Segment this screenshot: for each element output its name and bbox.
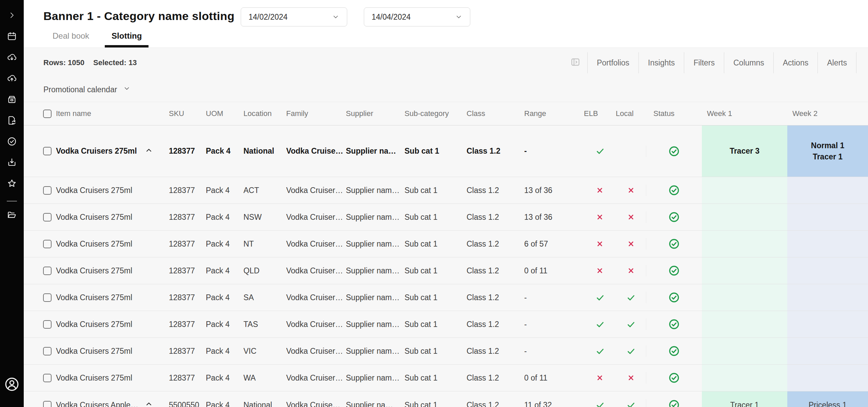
collapse-row-icon[interactable] (145, 146, 153, 156)
column-header-class[interactable]: Class (467, 109, 524, 118)
table-row: Vodka Cruisers 275ml128377Pack 4ACTVodka… (24, 177, 868, 204)
row-checkbox[interactable] (43, 267, 52, 275)
sidebar-item-chevron-right[interactable] (5, 9, 18, 22)
column-header-sku[interactable]: SKU (169, 109, 206, 118)
check-icon (595, 147, 605, 156)
cell-week-1[interactable] (702, 177, 787, 204)
cell-sku: 128377 (169, 293, 206, 302)
cell-week-2[interactable] (787, 311, 868, 337)
column-header-location[interactable]: Location (243, 109, 286, 118)
sidebar-item-file-sync[interactable] (5, 115, 18, 128)
column-header-elb[interactable]: ELB (584, 109, 616, 118)
row-checkbox[interactable] (43, 401, 52, 407)
toolbar-button-actions[interactable]: Actions (774, 52, 818, 73)
row-checkbox[interactable] (43, 293, 52, 302)
cell-week-2[interactable] (787, 231, 868, 257)
sidebar-item-cloud-download[interactable] (5, 52, 18, 64)
row-checkbox[interactable] (43, 213, 52, 221)
cell-location: NSW (243, 213, 286, 222)
column-header-sub-category[interactable]: Sub-category (405, 109, 467, 118)
column-header-week-1[interactable]: Week 1 (702, 109, 787, 118)
sidebar-item-user-circle[interactable] (5, 379, 18, 391)
sidebar-item-calendar[interactable] (5, 31, 18, 43)
status-ok-icon (668, 211, 680, 223)
cell-week-1[interactable] (702, 204, 787, 230)
cell-week-1[interactable] (702, 338, 787, 364)
collapse-row-icon[interactable] (145, 400, 153, 407)
row-checkbox[interactable] (43, 240, 52, 248)
row-checkbox[interactable] (43, 186, 52, 195)
sidebar-item-archive-box[interactable] (5, 94, 18, 106)
cell-week-2[interactable] (787, 204, 868, 230)
row-checkbox[interactable] (43, 320, 52, 329)
toolbar-button-columns[interactable]: Columns (724, 52, 774, 73)
cell-week-1[interactable] (702, 365, 787, 391)
cell-elb (584, 267, 616, 274)
date-from-dropdown[interactable]: 14/02/2024 (241, 7, 347, 26)
cell-week-1[interactable]: Tracer 3 (702, 125, 787, 177)
column-header-week-2[interactable]: Week 2 (787, 109, 868, 118)
toolbar-button-alerts[interactable]: Alerts (818, 52, 856, 73)
row-checkbox[interactable] (43, 147, 52, 155)
cell-week-1[interactable] (702, 284, 787, 311)
cell-class: Class 1.2 (467, 293, 524, 302)
toolbar-button-insights[interactable]: Insights (639, 52, 684, 73)
date-to-dropdown[interactable]: 14/04/2024 (364, 7, 470, 26)
select-all-checkbox[interactable] (43, 110, 52, 118)
chevron-down-icon (332, 13, 339, 21)
cell-week-2[interactable] (787, 257, 868, 284)
cell-elb (584, 187, 616, 194)
toolbar-button-portfolios[interactable]: Portfolios (588, 52, 639, 73)
cell-week-2[interactable]: Priceless 1 (787, 391, 868, 407)
cell-week-1[interactable]: Tracer 1 (702, 391, 787, 407)
check-circle-icon (7, 136, 17, 148)
table-row: Vodka Cruisers 275ml128377Pack 4VICVodka… (24, 338, 868, 365)
cell-week-1[interactable] (702, 231, 787, 257)
cell-family: Vodka Cruiser… (286, 266, 346, 275)
tab-slotting[interactable]: Slotting (112, 31, 142, 47)
column-header-family[interactable]: Family (286, 109, 346, 118)
sidebar-item-check-circle[interactable] (5, 136, 18, 149)
cell-local (616, 320, 646, 329)
cell-week-1[interactable] (702, 311, 787, 337)
cell-week-2[interactable] (787, 177, 868, 204)
cell-week-2[interactable]: Normal 1Tracer 1 (787, 125, 868, 177)
table-header-row: Item name SKU UOM Location Family Suppli… (24, 102, 868, 125)
cell-item-name: Vodka Cruisers Apple… (56, 401, 145, 407)
cell-week-2[interactable] (787, 338, 868, 364)
cell-sub-category: Sub cat 1 (405, 347, 467, 356)
cell-week-2[interactable] (787, 365, 868, 391)
cell-class: Class 1.2 (467, 266, 524, 275)
column-header-status[interactable]: Status (646, 109, 702, 118)
cell-range: 0 of 11 (524, 266, 584, 275)
row-checkbox[interactable] (43, 347, 52, 355)
cell-week-2[interactable] (787, 284, 868, 311)
column-header-local[interactable]: Local (616, 109, 646, 118)
sidebar-item-download-tray[interactable] (5, 157, 18, 170)
sidebar-item-cloud-upload[interactable] (5, 73, 18, 85)
cell-location: NT (243, 239, 286, 249)
column-header-supplier[interactable]: Supplier (346, 109, 405, 118)
column-header-uom[interactable]: UOM (206, 109, 243, 118)
cell-family: Vodka Cruise… (286, 147, 346, 156)
view-selector[interactable]: Promotional calendar (43, 78, 131, 101)
column-header-item-name[interactable]: Item name (56, 109, 145, 118)
tab-deal-book[interactable]: Deal book (53, 31, 89, 47)
sidebar-item-star[interactable] (5, 178, 18, 191)
cell-uom: Pack 4 (206, 147, 243, 156)
check-icon (595, 347, 605, 356)
cell-range: - (524, 147, 584, 156)
cell-class: Class 1.2 (467, 186, 524, 195)
sidebar-item-folder-open[interactable] (5, 209, 18, 222)
cell-sku: 128377 (169, 147, 206, 156)
column-header-range[interactable]: Range (524, 109, 584, 118)
cloud-download-icon (7, 52, 17, 64)
promo-slot-label: Tracer 1 (730, 400, 759, 407)
cell-sub-category: Sub cat 1 (405, 293, 467, 302)
cell-week-1[interactable] (702, 257, 787, 284)
cell-supplier: Supplier nam… (346, 213, 405, 222)
check-icon (626, 401, 635, 407)
row-checkbox[interactable] (43, 374, 52, 382)
expand-panel-button[interactable] (564, 52, 588, 73)
toolbar-button-filters[interactable]: Filters (684, 52, 724, 73)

......

Would it be possible to give the material above again exactly, with the pictures left out?

Segment this screenshot: for each element output its name and bbox.
collapse-row-icon[interactable] (145, 146, 153, 156)
column-header-class[interactable]: Class (467, 109, 524, 118)
table-row: Vodka Cruisers 275ml128377Pack 4ACTVodka… (24, 177, 868, 204)
row-checkbox[interactable] (43, 267, 52, 275)
sidebar-item-chevron-right[interactable] (5, 9, 18, 22)
column-header-sku[interactable]: SKU (169, 109, 206, 118)
check-icon (595, 147, 605, 156)
cell-week-1[interactable] (702, 177, 787, 204)
cell-sku: 128377 (169, 293, 206, 302)
cell-week-2[interactable] (787, 311, 868, 337)
column-header-location[interactable]: Location (243, 109, 286, 118)
sidebar-item-file-sync[interactable] (5, 115, 18, 128)
column-header-elb[interactable]: ELB (584, 109, 616, 118)
row-checkbox[interactable] (43, 401, 52, 407)
toolbar-button-actions[interactable]: Actions (774, 52, 818, 73)
row-checkbox[interactable] (43, 293, 52, 302)
cell-week-2[interactable] (787, 231, 868, 257)
sidebar-item-cloud-download[interactable] (5, 52, 18, 64)
row-checkbox[interactable] (43, 213, 52, 221)
cell-location: NSW (243, 213, 286, 222)
column-header-sub-category[interactable]: Sub-category (405, 109, 467, 118)
column-header-week-1[interactable]: Week 1 (702, 109, 787, 118)
sidebar-item-user-circle[interactable] (5, 379, 18, 391)
sidebar-item-calendar[interactable] (5, 31, 18, 43)
status-ok-icon (668, 211, 680, 223)
cell-week-1[interactable] (702, 204, 787, 230)
cell-week-1[interactable] (702, 338, 787, 364)
collapse-row-icon[interactable] (145, 400, 153, 407)
row-checkbox[interactable] (43, 240, 52, 248)
row-checkbox[interactable] (43, 186, 52, 195)
sidebar-item-archive-box[interactable] (5, 94, 18, 106)
cell-week-2[interactable] (787, 204, 868, 230)
row-checkbox[interactable] (43, 320, 52, 329)
toolbar-button-columns[interactable]: Columns (724, 52, 774, 73)
cell-week-1[interactable] (702, 365, 787, 391)
cell-elb (584, 267, 616, 274)
date-from-dropdown[interactable]: 14/02/2024 (241, 7, 347, 26)
cell-week-1[interactable]: Tracer 3 (702, 125, 787, 177)
column-header-week-2[interactable]: Week 2 (787, 109, 868, 118)
toolbar-button-alerts[interactable]: Alerts (818, 52, 856, 73)
row-checkbox[interactable] (43, 147, 52, 155)
cell-week-1[interactable] (702, 284, 787, 311)
cell-class: Class 1.2 (467, 293, 524, 302)
toolbar-button-insights[interactable]: Insights (639, 52, 684, 73)
date-to-dropdown[interactable]: 14/04/2024 (364, 7, 470, 26)
select-all-checkbox[interactable] (43, 110, 52, 118)
chevron-down-icon (332, 13, 339, 21)
cell-week-2[interactable] (787, 257, 868, 284)
cell-elb (584, 187, 616, 194)
toolbar-button-portfolios[interactable]: Portfolios (588, 52, 639, 73)
cell-week-2[interactable]: Priceless 1 (787, 391, 868, 407)
cell-week-1[interactable]: Tracer 1 (702, 391, 787, 407)
check-circle-icon (7, 136, 17, 148)
table-row: Vodka Cruisers 275ml128377Pack 4VICVodka… (24, 338, 868, 365)
cell-week-1[interactable] (702, 231, 787, 257)
cell-family: Vodka Cruiser… (286, 266, 346, 275)
tab-slotting[interactable]: Slotting (112, 31, 142, 47)
column-header-family[interactable]: Family (286, 109, 346, 118)
sidebar-item-check-circle[interactable] (5, 136, 18, 149)
cell-local (616, 320, 646, 329)
cell-week-1[interactable] (702, 311, 787, 337)
cell-week-2[interactable] (787, 177, 868, 204)
cell-week-2[interactable]: Normal 1Tracer 1 (787, 125, 868, 177)
table-header-row: Item name SKU UOM Location Family Suppli… (24, 102, 868, 125)
cell-item-name: Vodka Cruisers Apple… (56, 401, 145, 407)
cell-week-2[interactable] (787, 338, 868, 364)
cell-sub-category: Sub cat 1 (405, 347, 467, 356)
cell-week-2[interactable] (787, 365, 868, 391)
cell-class: Class 1.2 (467, 266, 524, 275)
column-header-status[interactable]: Status (646, 109, 702, 118)
cell-range: 0 of 11 (524, 266, 584, 275)
row-checkbox[interactable] (43, 347, 52, 355)
cell-week-2[interactable] (787, 284, 868, 311)
column-header-local[interactable]: Local (616, 109, 646, 118)
sidebar-item-download-tray[interactable] (5, 157, 18, 170)
sidebar-item-cloud-upload[interactable] (5, 73, 18, 85)
cell-location: NT (243, 239, 286, 249)
column-header-supplier[interactable]: Supplier (346, 109, 405, 118)
column-header-uom[interactable]: UOM (206, 109, 243, 118)
cell-family: Vodka Cruise… (286, 147, 346, 156)
view-selector[interactable]: Promotional calendar (43, 78, 131, 101)
column-header-item-name[interactable]: Item name (56, 109, 145, 118)
tab-deal-book[interactable]: Deal book (53, 31, 89, 47)
sidebar-item-star[interactable] (5, 178, 18, 191)
cell-uom: Pack 4 (206, 147, 243, 156)
check-icon (595, 347, 605, 356)
cell-range: - (524, 147, 584, 156)
cell-class: Class 1.2 (467, 186, 524, 195)
sidebar-item-folder-open[interactable] (5, 209, 18, 222)
cell-sku: 128377 (169, 147, 206, 156)
column-header-range[interactable]: Range (524, 109, 584, 118)
cloud-download-icon (7, 52, 17, 64)
promo-slot-label: Tracer 1 (730, 400, 759, 407)
cell-sub-category: Sub cat 1 (405, 293, 467, 302)
cell-week-1[interactable] (702, 257, 787, 284)
cell-supplier: Supplier nam… (346, 213, 405, 222)
check-icon (626, 401, 635, 407)
row-checkbox[interactable] (43, 374, 52, 382)
expand-panel-button[interactable] (564, 52, 588, 73)
toolbar-button-filters[interactable]: Filters (684, 52, 724, 73)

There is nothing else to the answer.